Example Problems on LRT and UMP

24 Mar 2020

ST702 Homework 8 on LRT and UMP

8.17
- a
- b
- c
8.18
- a
- b
8.19
8.20

8.17

Suppose that $X_1, \dots , X_n \stackrel{ \text{iid}}{\sim} beta(\mu, 1)$ and $Y_1, \dots , Y_m \stackrel{ \text{iid}}{\sim} beta(\theta, 1)$. Also assume that the $X$s are independent of the $Y$s.

a

Find the LRT of $H_0: \theta = \mu \text{ vs. } h_1: \theta \neq \mu$.

We can start by finding the likelihood.

\[\begin{align} L(\mu , \theta | x ,y ) & = \prod_{i=1}^{n} \frac{ \Gamma(\mu + 1) }{ \Gamma(\mu) \Gamma(1) } x_i^{\mu-1}(1-x_i)^{1-1} \prod_{j=1}^{m} \frac{ \Gamma(\theta + 1) }{ \Gamma(\theta) \Gamma(1) } y_i^{\theta-1}(1-y_i)^{1-1} \\ & = \prod_{i=1}^{n} \mu x_i^{\mu-1} \prod_{j=1}^{m} \theta y_i^{\theta-1} \\ & = \mu^n \Big( \prod_{i=1}^{n} x_i \Big)^{\mu-1} \theta^m \Big( \prod_{j=1}^m y_i \Big)^{\theta - 1} \\ \\ \ell(\mu , \theta | x ,y ) & = n \log(\mu) + (\mu-1) \sum \log(x_i) + m \log(\theta) + (\theta-1) \sum \log(y_j) \end{align}\]

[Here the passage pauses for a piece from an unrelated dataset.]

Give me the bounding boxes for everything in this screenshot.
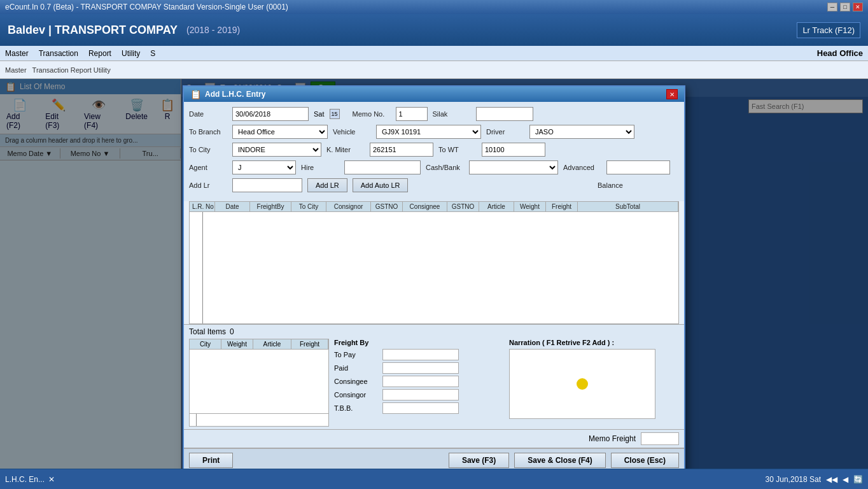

Then we can optimize with respect to both variables.

\[\begin{align} \frac{ \partial \ell }{\partial \mu } & = \frac{ n }{ \mu } + \sum \log(x_i) \\ \widehat \mu & = \frac{ n }{ - \sum \log(x_i) } \\ \frac{ \partial \ell }{\partial \theta } & = \frac{ m }{ \theta } + \sum \log(y_j) \\ \widehat \theta & = \frac{ m }{ - \sum \log(y_j) } \end{align}\]

Under $H_0$,

\[\begin{align} L(\mu | x ,y ) & = \mu^{n+m} \Big( \prod_{i=1}^{n} x_i \prod_{j=1}^m y_i \Big)^{\mu-1} \\ \ell(\mu | x ,y ) & = (n + m) \log(\mu) + (\mu - 1) \Big( \sum \log(x_i) + \sum \log(y_i) \Big) \\ \frac{ \partial \ell }{\partial \mu } & = \frac{ n+m }{ \mu } + \sum \log(x_i) + \sum \log(y_i) \\ \widehat \mu & = \frac{ n+m }{ -\sum \log(x_i) - \sum \log(y_i) } \end{align}\]

Then,

\[\begin{align} \lambda(x,y) & = \frac{ \Big( \frac{ n+m }{ -\sum \log(x_i) - \sum \log(y_i) } \Big)^{n+m} \Big( \prod_{i=1}^{n} x_i \prod_{j=1}^m y_i \Big)^{\Big( \frac{ n+m }{ -\sum \log(x_i) - \sum \log(y_i) } \Big)-1} }{ \Big( \frac{ n }{ - \sum \log(x_i) } \Big)^n \Big( \prod_{i=1}^{n} x_i \Big)^{\Big( \frac{ n }{ - \sum \log(x_i) } \Big)-1} \Big( \frac{ m }{ - \sum \log(y_j) } \Big)^m \Big( \prod_{j=1}^m y_i \Big)^{\Big( \frac{ m }{ - \sum \log(y_j) } \Big) - 1} } \\ & = \frac{ \Big( \frac{ n+m }{ -\sum \log(x_i) - \sum \log(y_i) } \Big)^{n+m} }{ \Big( \frac{ n }{ - \sum \log(x_i) } \Big)^n \Big( \frac{ m }{ - \sum \log(y_j) } \Big)^m } \\ \end{align}\]

b

Show that the test in part (a) can be based on the statistic

\[T = \frac{ \sum \log(X_i) }{ \sum \log (X_i) + \sum \log (Y_i) }\] \[\begin{align} \lambda(x,y) & = \frac{ \Big( \frac{ n+m }{ -\sum \log(x_i) - \sum \log(y_i) } \Big)^{n+m} }{ \Big( \frac{ n }{ - \sum \log(x_i) } \Big)^n \Big( \frac{ m }{ - \sum \log(y_j) } \Big)^m } \\ \\ & = \frac{ (n+m)^{n+m} }{ n^n m^m } \frac{ (- \sum \log(x_i))^n (-\sum \log(y_j))^m }{ \Big(\sum -\log(x_i) - \sum \log(y)_j\Big)^{m+n} } \\ & = \frac{ (n+m)^{n+m} }{ n^n m^m } T^n (1-T)^m \end{align}\]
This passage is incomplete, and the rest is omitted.